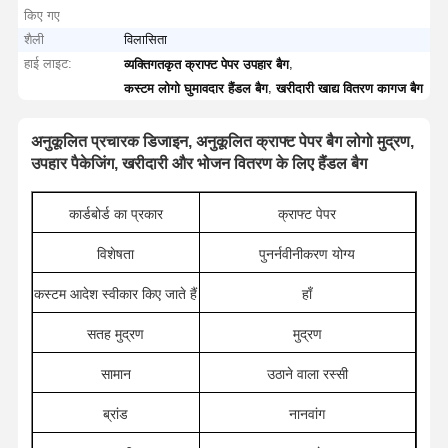
किए गए
शैली
विलासिता
हाई लाइट:
,
व्यक्तिगतकृत क्राफ्ट पेपर उपहार बैग
,
कस्टम लोगो घुमावदार हैंडल बैग
खरीदारी खाद्य वितरण कागज बैग
अनुकूलित प्रचारक डिजाइन, अनुकूलित क्राफ्ट पेपर बैग लोगो मुद्रण,
उपहार पैकेजिंग, खरीदारी और भोजन वितरण के लिए हैंडल बैग
कार्डबोर्ड का प्रकार
क्राफ्ट पेपर
विशेषता
पुनर्नवीनीकरण योग्य
कस्टम आदेश स्वीकार किए जाते हैं
हाँ
सतह मुद्रण
मुद्रण
सामान
उठाने वाला रस्सी
ब्रांड
नानवांग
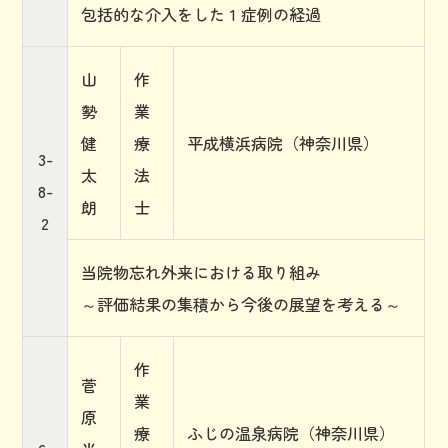
包括的な介入をした 1 症例の経過
山
作
勢
業
健
療
平成横浜病院（神奈川県）
3-
太
法
8-
朗
士
2
当院物忘れ外来における取り組み
～評価結果の集積から今後の展望を考える～
作
菅
業
原
療
ふじの温泉病院（神奈川県）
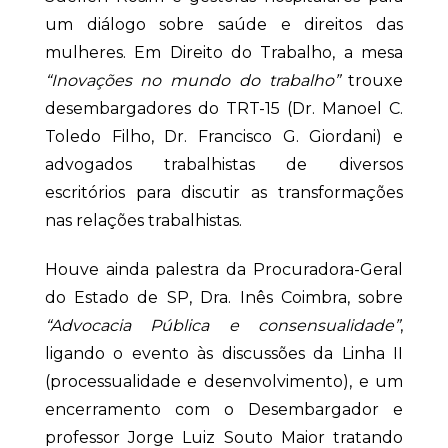
um diálogo sobre saúde e direitos das
mulheres. Em Direito do Trabalho, a mesa
“Inovações no mundo do trabalho”
trouxe
desembargadores do TRT-15 (Dr. Manoel C.
Toledo Filho, Dr. Francisco G. Giordani) e
advogados trabalhistas de diversos
escritórios para discutir as transformações
nas relações trabalhistas.
Houve ainda palestra da Procuradora-Geral
do Estado de SP, Dra. Inês Coimbra, sobre
“Advocacia Pública e consensualidade”
,
ligando o evento às discussões da Linha II
(processualidade e desenvolvimento), e um
encerramento com o Desembargador e
professor Jorge Luiz Souto Maior tratando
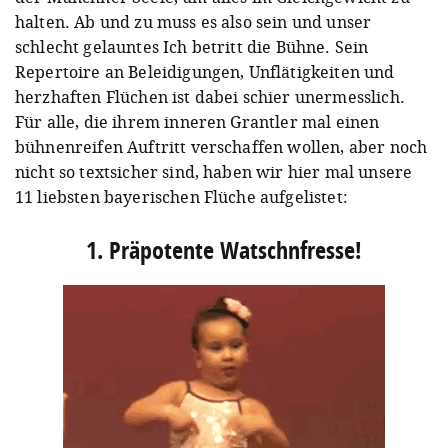
halten. Ab und zu muss es also sein und unser
schlecht gelauntes Ich betritt die Bühne. Sein
Repertoire an Beleidigungen, Unflätigkeiten und
herzhaften Flüchen ist dabei schier unermesslich.
Für alle, die ihrem inneren Grantler mal einen
bühnenreifen Auftritt verschaffen wollen, aber noch
nicht so textsicher sind, haben wir hier mal unsere
11 liebsten bayerischen Flüche aufgelistet:
1. Präpotente Watschnfresse!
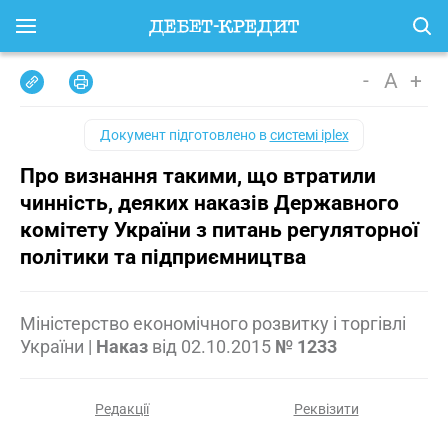
-
A
+
Документ підготовлено в
системі iplex
Про визнання такими, що втратили
чинність, деяких наказів Державного
комітету України з питань регуляторної
політики та підприємництва
Міністерство економічного розвитку і торгівлі
України
|
Наказ
від
02.10.2015
№ 1233
Редакції
Реквізити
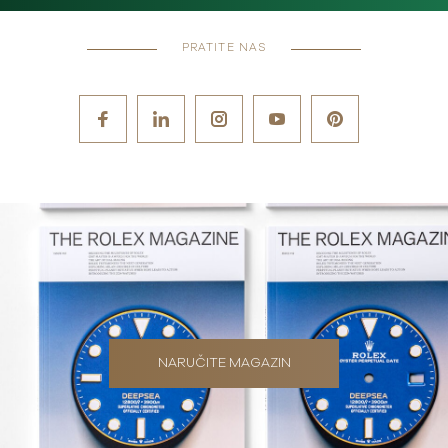
PRATITE NAS
NARUČITE MAGAZIN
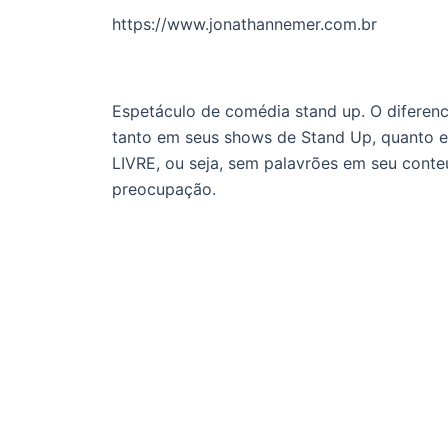
https://www.jonathannemer.com.br
Espetáculo de comédia stand up. O diferenc
tanto em seus shows de Stand Up, quanto
LIVRE, ou seja, sem palavrões em seu conte
preocupação.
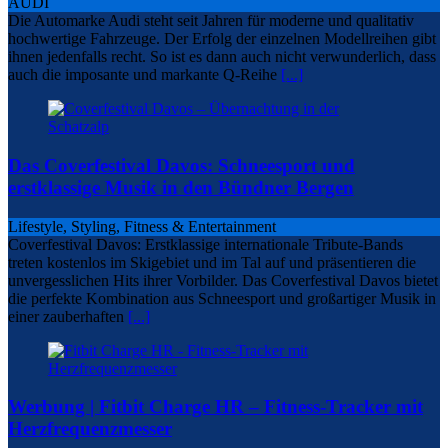
AUDI
Die Automarke Audi steht seit Jahren für moderne und qualitativ
hochwertige Fahrzeuge. Der Erfolg der einzelnen Modellreihen gibt
ihnen jedenfalls recht. So ist es dann auch nicht verwunderlich, dass
auch die imposante und markante Q-Reihe
[...]
Das Coverfestival Davos: Schneesport und
erstklassige Musik in den Bündner Bergen
Lifestyle, Styling, Fitness & Entertainment
Coverfestival Davos: Erstklassige internationale Tribute-Bands
treten kostenlos im Skigebiet und im Tal auf und präsentieren die
unvergesslichen Hits ihrer Vorbilder. Das Coverfestival Davos bietet
die perfekte Kombination aus Schneesport und großartiger Musik in
einer zauberhaften
[...]
Werbung | Fitbit Charge HR – Fitness-Tracker mit
Herzfrequenzmesser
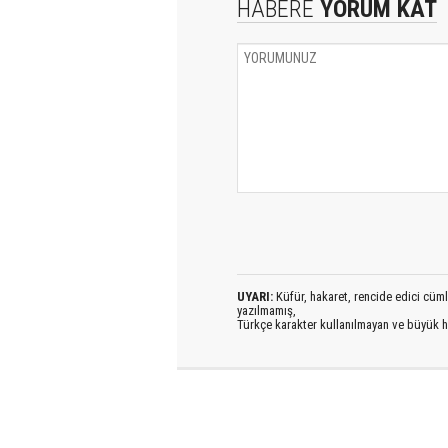
HABERE
YORUM KAT
UYARI:
Küfür, hakaret, rencide edici cümlel
yazılmamış,
Türkçe karakter kullanılmayan ve büyük h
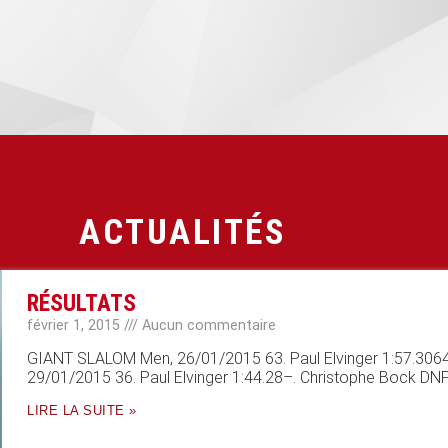
ACTUALITÉS
RÉSULTATS
février 1, 2015
Aucun commentaire
GIANT SLALOM Men, 26/01/2015 63. Paul Elvinger 1:57.306
29/01/2015 36. Paul Elvinger 1:44.28–. Christophe Bock DN
LIRE LA SUITE »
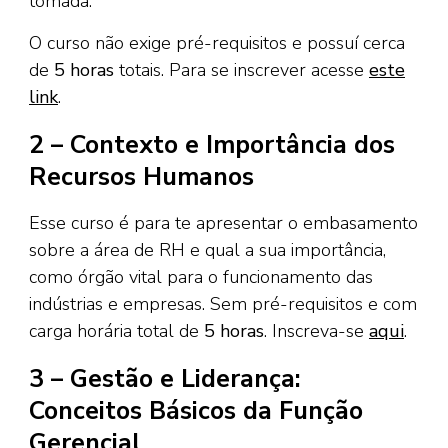
tomada.
O curso não exige pré-requisitos e possuí cerca
de
5 horas
totais. Para se inscrever acesse
este
link
.
2 – Contexto e Importância dos
Recursos Humanos
Esse curso é para te apresentar o embasamento
sobre a área de RH e qual a sua importância,
como órgão vital para o funcionamento das
indústrias e empresas. Sem pré-requisitos e com
carga horária total de
5 horas
. Inscreva-se
aqui
.
3 – Gestão e Liderança:
Conceitos Básicos da Função
Gerencial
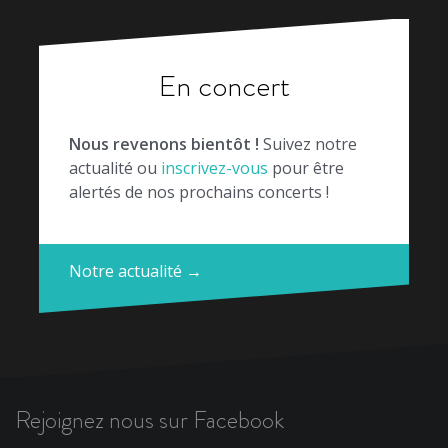
En concert
Nous revenons bientôt !
Suivez notre
actualité ou
inscrivez-vous
pour être
alertés de nos prochains concerts !
Notre actualité →
Rejoignez nous sur Facebook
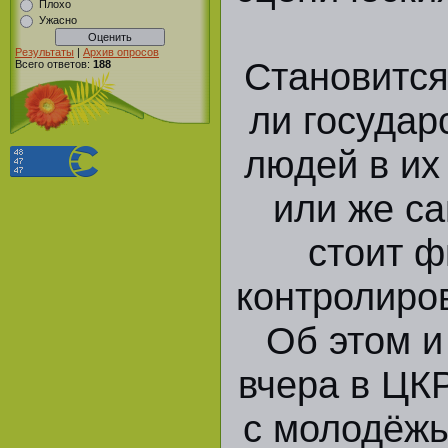
Плохо
Ужасно
Результаты
|
Архив опросов
Становится
Всего ответов:
188
ли государ
людей в и
или же с
стоит ф
контролиро
Об этом и
вчера в ЦК
с молодёж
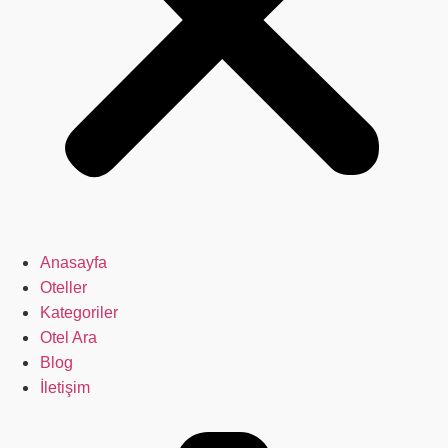
Anasayfa
Oteller
Kategoriler
Otel Ara
Blog
İletişim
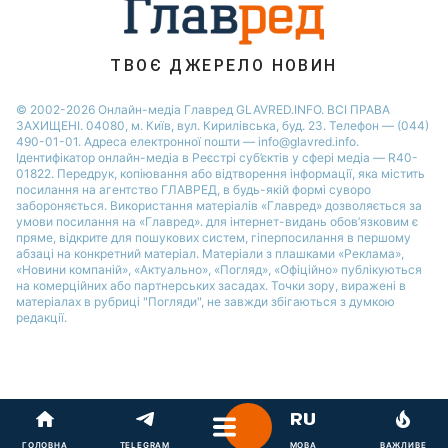
Новини Запоріжжя
Новини Дніпра
ТВОЄ ДЖЕРЕЛО НОВИН
© 2002-2026 Онлайн-медіа Главред GLAVRED.INFO. ВСІ ПРАВА
ЗАХИЩЕНІ. 04080, м. Київ, вул. Кирилівська, буд. 23. Телефон — (044)
490-01-01. Адреса електронної пошти — info@glavred.info.
Ідентифікатор онлайн-медіа в Реєстрі суб’єктів у сфері медіа — R40-
01822.
Передрук, копіювання або відтворення інформації, яка містить
посилання на агентство ГЛАВРЕД, в будь-якій формi суворо
забороняється. Використання матеріалів «Главред» дозволяється за
умови посилання на «Главред». для інтернет-видань обов’язковим є
пряме, відкрите для пошукових систем, гіперпосилання в першому
абзаці на конкретний матеріал. Матеріали з плашками «Реклама»,
«Новини компаній», «Актуально», «Погляд», «Офіційно» публікуються
на комерційних або партнерських засадах. Точки зору, виражені в
матеріалах в рубриці "Погляди", не завжди збігаються з думкою
редакції.
ГОЛОВНА
TELEGRAM
МОВА
ВАЖЛИВЕ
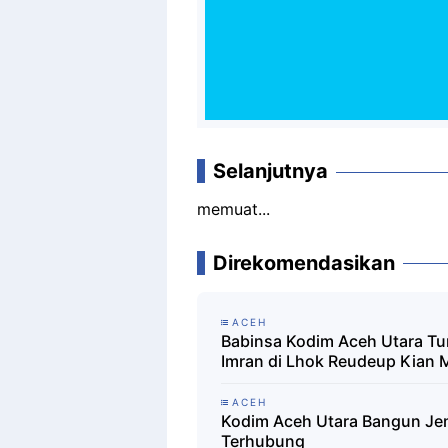
Selanjutnya
memuat...
Direkomendasikan
ACEH
Babinsa Kodim Aceh Utara T
Imran di Lhok Reudeup Kian 
ACEH
Kodim Aceh Utara Bangun Je
Terhubung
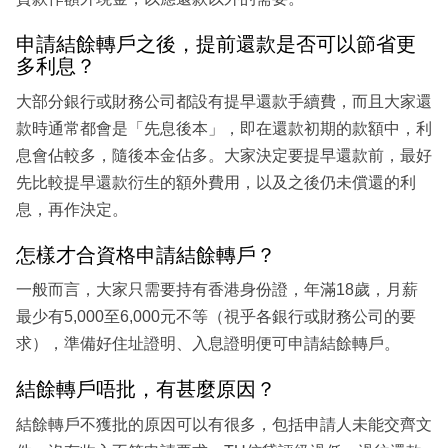
申請結餘轉戶之後，提前還款是否可以節省更
多利息？
大部分銀行或財務公司都設有提早還款手續費，而且大家還
款時通常都會是「先息後本」，即在還款初期的款額中，利
息會佔較多，隨後本金佔多。大家決定要提早還款前，最好
先比較提早還款衍生的額外費用，以及之後仍未償還的利
息，再作決定。
怎樣才合資格申請結餘轉戶？
一般而言，大家只需要持有香港身份證，年滿18歲，月薪
最少有5,000至6,000元不等（視乎各銀行或財務公司的要
求），準備好住址證明、入息證明便可申請結餘轉戶。
結餘轉戶唔批，有甚麼原因？
結餘轉戶不獲批的原因可以有很多，包括申請人未能交齊文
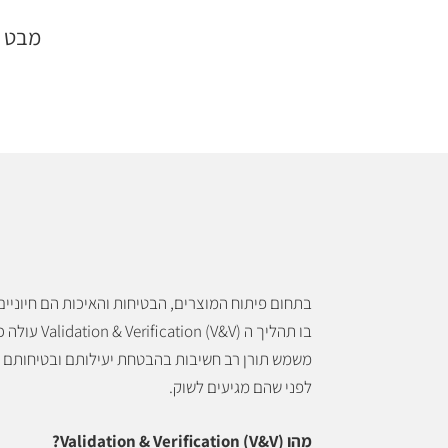
מבט על 
בתחום פיתוח המוצרים, הבטיחות והאיכות הם חיוניים
בו תהליך ה ification (V&V
משמש תורן רב חשיבות בהבטחת יעילותם ובטיחותם 
לפני שהם מגיעים לשוק.
מהו Validation & Verification (V&V)?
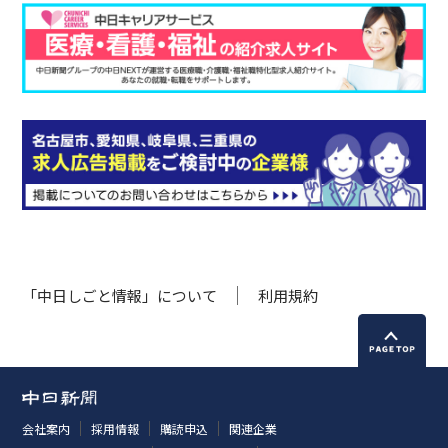
「中日しごと情報」について
利用規約
会社案内
採用情報
購読申込
関連企業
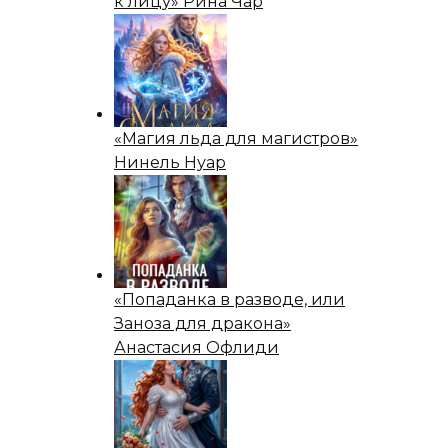
к лицу» Рина Чар
«Магия льда для магистров»
Нинель Нуар
«Попаданка в разводе, или
Заноза для дракона»
Анастасия Офлиди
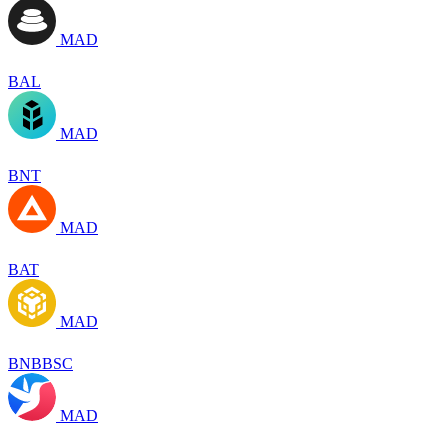
MAD
BAL
MAD
BNT
MAD
BAT
MAD
BNBBSC
MAD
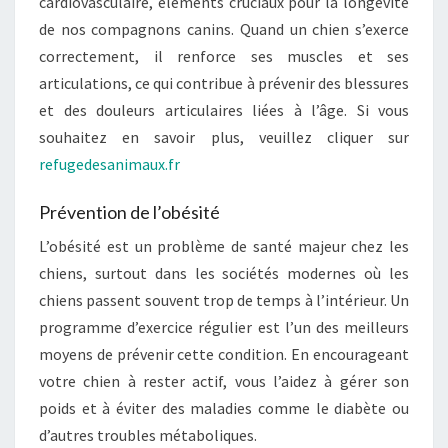
cardiovasculaire, éléments cruciaux pour la longévité
Q
de nos compagnons canins. Quand un chien s’exerce
U
correctement, il renforce ses muscles et ses
O
articulations, ce qui contribue à prévenir des blessures
I
et des douleurs articulaires liées à l’âge. Si vous
C
souhaitez en savoir plus, veuillez cliquer sur
’
refugedesanimaux.fr
E
S
Prévention de l’obésité
T
L’obésité est un problème de santé majeur chez les
C
chiens, surtout dans les sociétés modernes où les
R
chiens passent souvent trop de temps à l’intérieur. Un
U
programme d’exercice régulier est l’un des meilleurs
C
moyens de prévenir cette condition. En encourageant
I
votre chien à rester actif, vous l’aidez à gérer son
A
poids et à éviter des maladies comme le diabète ou
L
d’autres troubles métaboliques.
P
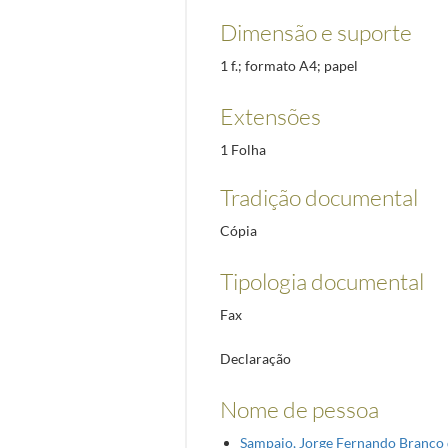
Dimensão e suporte
1 f.; formato A4; papel
Extensões
1 Folha
Tradição documental
Cópia
Tipologia documental
Fax
Declaração
Nome de pessoa
Sampaio, Jorge Fernando Branco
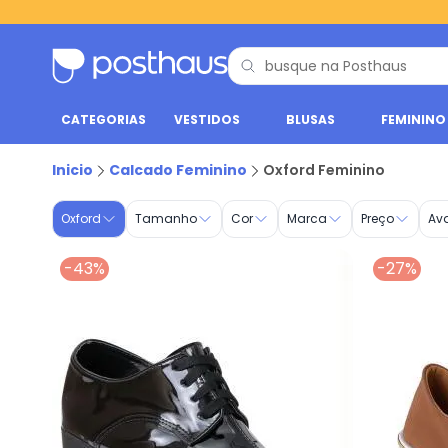
CATEGORIAS
VESTIDOS
BLUSAS
FEMININO
Sapato Oxford Feminino | Compre no Posthaus
Inicio
Calcado Feminino
Oxford Feminino
Oxford
Tamanho
Cor
Marca
Preço
Av
-43%
-27%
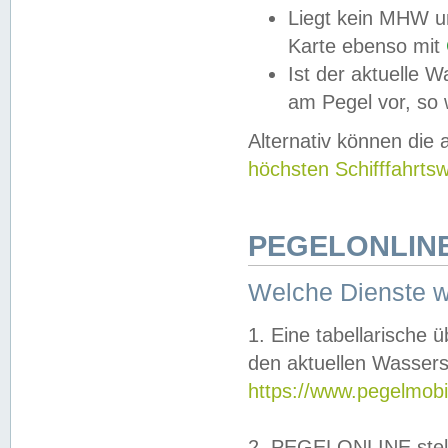
Liegt kein MHW u
Karte ebenso mit
Ist der aktuelle W
am Pegel vor, so
Alternativ können die
höchsten Schifffahrts
PEGELONLINE
Welche Dienste 
1. Eine tabellarische 
den aktuellen Wassers
https://www.pegelmobi
2. PEGELONLINE stell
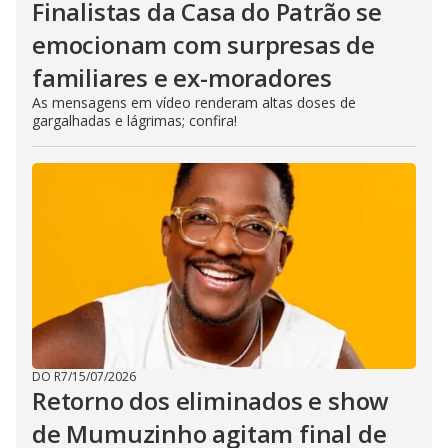
Finalistas da Casa do Patrão se
emocionam com surpresas de
familiares e ex-moradores
As mensagens em vídeo renderam altas doses de
gargalhadas e lágrimas; confira!
DO R7
/
15/07/2026
Retorno dos eliminados e show
de Mumuzinho agitam final de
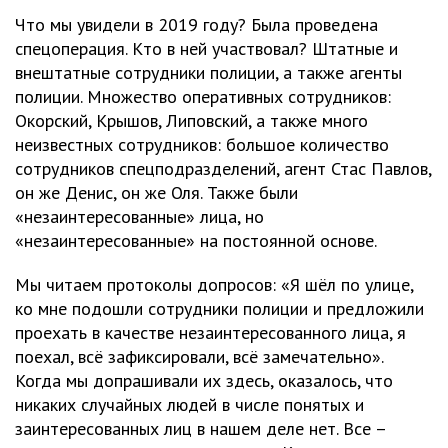
Что мы увидели в 2019 году? Была проведена
спецоперация. Кто в ней участвовал? Штатные и
внештатные сотрудники полиции, а также агенты
полиции. Множество оперативных сотрудников:
Окорский, Крышов, Липовский, а также много
неизвестных сотрудников: большое количество
сотрудников спецподразделений, агент Стас Павлов,
он же Денис, он же Оля. Также были
«незаинтересованные» лица, но
«незаинтересованные» на постоянной основе.
Мы читаем протоколы допросов: «Я шёл по улице,
ко мне подошли сотрудники полиции и предложили
проехать в качестве незаинтересованного лица, я
поехал, всё зафиксировали, всё замечательно».
Когда мы допрашивали их здесь, оказалось, что
никаких случайных людей в числе понятых и
заинтересованных лиц в нашем деле нет. Все –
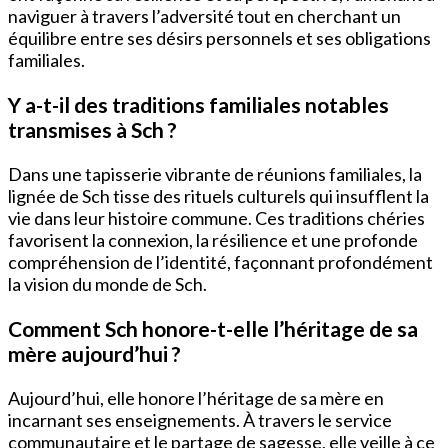
naviguer à travers l’adversité tout en cherchant un
équilibre entre ses désirs personnels et ses obligations
familiales.
Y a-t-il des traditions familiales notables
transmises à Sch ?
Dans une tapisserie vibrante de réunions familiales, la
lignée de Sch tisse des rituels culturels qui insufflent la
vie dans leur histoire commune. Ces traditions chéries
favorisent la connexion, la résilience et une profonde
compréhension de l’identité, façonnant profondément
la vision du monde de Sch.
Comment Sch honore-t-elle l’héritage de sa
mère aujourd’hui ?
Aujourd’hui, elle honore l’héritage de sa mère en
incarnant ses enseignements. À travers le service
communautaire et le partage de sagesse, elle veille à ce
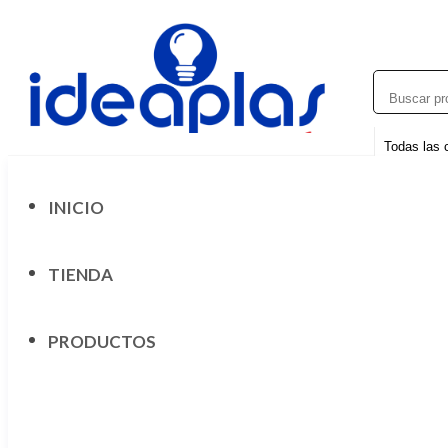
INICIO
TIENDA
PRODUCTOS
═══
### EXERCISE INSTRUCTIONS
For each line above that contains the word "незаинтересованные", give the line as it is written.

### EXERCISE ANSWER
«незаинтересованные» лица, но
«незаинтересованные» на постоянной основе.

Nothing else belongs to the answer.